De uit Florence afkomstige Italiaan Dante Alighieri (1265-1321) schreef zijn Divina Commedia als een reis door het hiernamaals. Het wordt beschouwd als een van de belangrijkste dichtwerken uit de geschiedenis. Hij had geen visioen ontvangen, zoals sommige anderen, maar dichtte zelf een imaginaire reis, in drie keer drieëndertig gezangen, een beeld van de hel, vagevuur en hemel. In die volgorde, van een helse toestand naar een hemels paradijs, spreken we van een ‘komedie’, in tegenstelling tot een ‘tragedie’ die slecht afloopt.
Zoals toen gebruikelijk hield Dante er een ptolemeïsch, geocentrisch wereldbeeld op na. Daarbij was het noordelijk halfrond van de bolvormige aarde bewoond – met Jeruzalem als middelpunt, het zuidelijke bestond vooral uit water. Recht onder Jeruzalem bevond zich de hel. Die had de vorm van een trechter die steil afliep naar het middelpunt van de aarde. Die trechter was ontstaan toen God de engel Lucifer, die tegen de Allerhoogste in opstand was gekomen, uit de hemel had neergeslingerd op aarde. Na een voorportaal volgen negen hellekringen. De bovenste zijn bestemd voor zij die minder zwaar zondigden, de onderste voor de echt verdorven zondaars.

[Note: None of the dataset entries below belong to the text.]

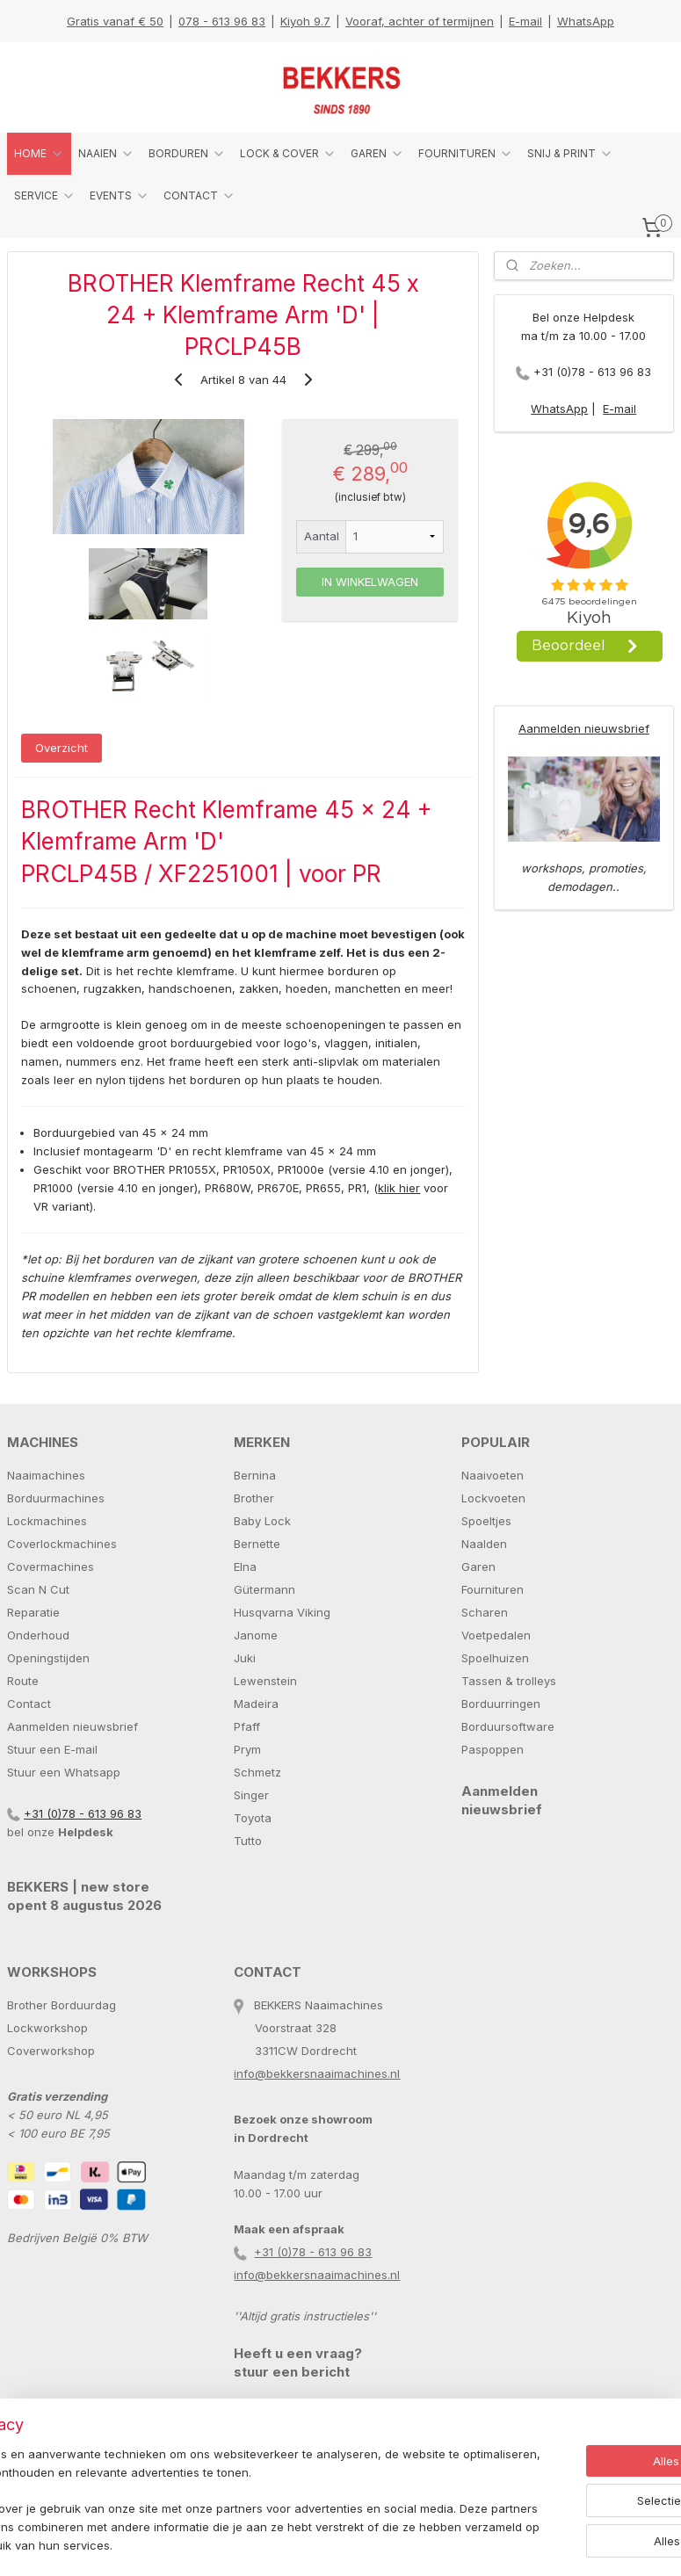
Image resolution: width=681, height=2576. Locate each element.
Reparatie (33, 1612)
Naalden (484, 1544)
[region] (224, 2492)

Door de krater die met Lucifers val in de aarde was geslagen, ontstond op de andere kant van de aardbol een berg: de ‘louteringsberg’. Dante bereikt deze door een tunnel vanuit het diepst van de hel. Deze berg bestaat uit zeven verdiepen die overeenkomen met de zeven hoofdzonden: trots, jaloezie, woede, luiheid, hebzucht, gulzigheid en wellust. Op de top van de berg bevindt zich het paradijs, waar lang geleden Adam en Eva uit waren verdreven.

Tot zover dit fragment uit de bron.